ウォーレン殿下に促され、シェリルさんと横並びに対面のソファーに腰掛ける。それに合わせるように、シェリルさんの執事がカートを押して部屋に入ってきた。
ウォーレン殿下の前にあるティーカップを新しいものに交換し、僕とシェリルさんの前にも配置する。慣れた手つきでティーポットから注ぐと一礼して後ろに下がった。
ウォーレン殿下は左手でカップを持ち口に運ぶ。そして一口含んでからカップを置き、改めて僕を見る。
「今回、非公式にこの場を設けてもらったのは、もちろん理由あってのことだ。かねてよりアミルト候と進めていた計画に関して、陛下より正式に許しが出た」
「計画、ですか?」
「バーナード君にも以前から意見をもらっていた話よ」
僕の発した疑問に、シェリルさんが遠回しに答える。……ちょっと、そういった案件が多すぎて心当たりが絞りきれない。
その様子を見て、ウォーレン殿下が小さく笑う。シェリルさんらしい説明ではあるので、ウォーレン殿下も困ったことが何度もあるのかも知れない。
そして、一旦シェリルさんに向けていた視線を、改めて僕に向ける。
「都市間を繋いでいた転移網の復旧。

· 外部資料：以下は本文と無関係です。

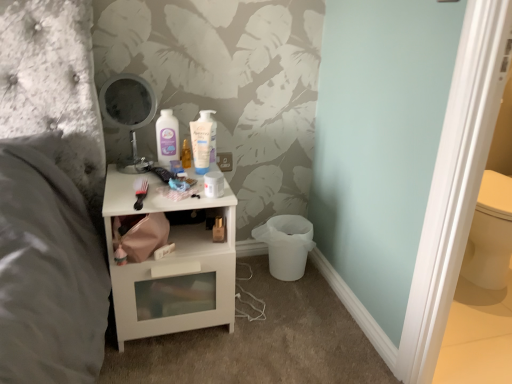 Where is `vacant area in front of metallic round mirror at upper center`? The height and width of the screenshot is (384, 512). vacant area in front of metallic round mirror at upper center is located at coordinates (132, 187). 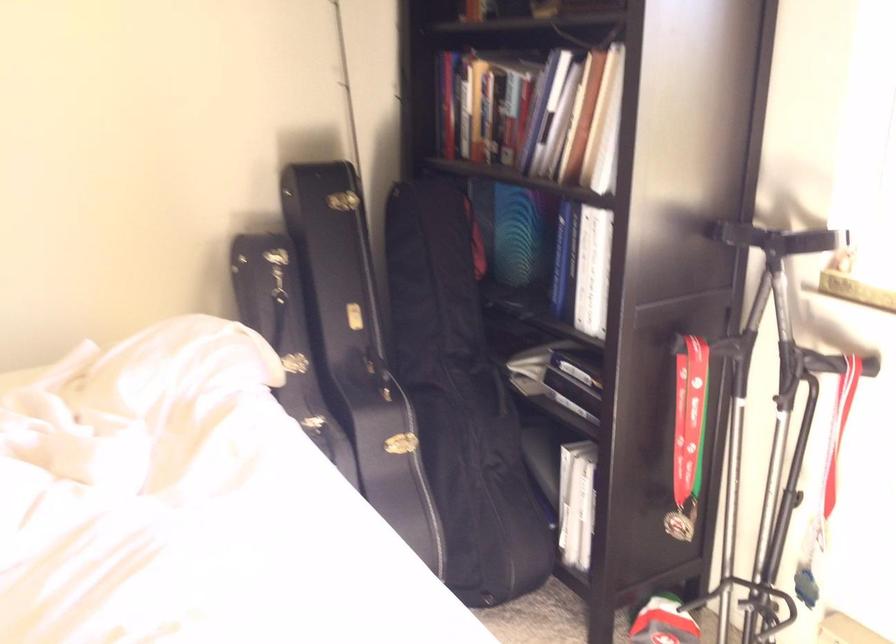 You are a GUI agent. You are given a task and a screenshot of the screen. Output one action in this format:
    pyautogui.click(x=<x>, y=<y>)
    Task: Click on the black soft case
    The image size is (896, 644).
    Given the screenshot: What is the action you would take?
    pyautogui.click(x=460, y=399)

そう言えばわかってもらえるかな?」
――都市間転移網、百年前の世界では多くの都市が転移陣で繋がっていた。その用途は物流はもちろん、人の移動にも広く利用されていた。
錬金狩りが行われ、転移陣をメンテナンスできるものがいなくなってしまったことで、ほとんどの転移陣は可動できなくなっている。
僕の記憶が正しければ、現存しているのは自己修復機能を持つ王都の転移陣のみだろう。事実上、その流通網は休眠状態となったというわけだ。
他の転移陣がどのような状態になっているのかは、現時点で確認もできていない。
その重要なインフラを復旧させる計画は、確かに以前から多く議論を行っていた。
しかし、ついにその段階まで来たということか。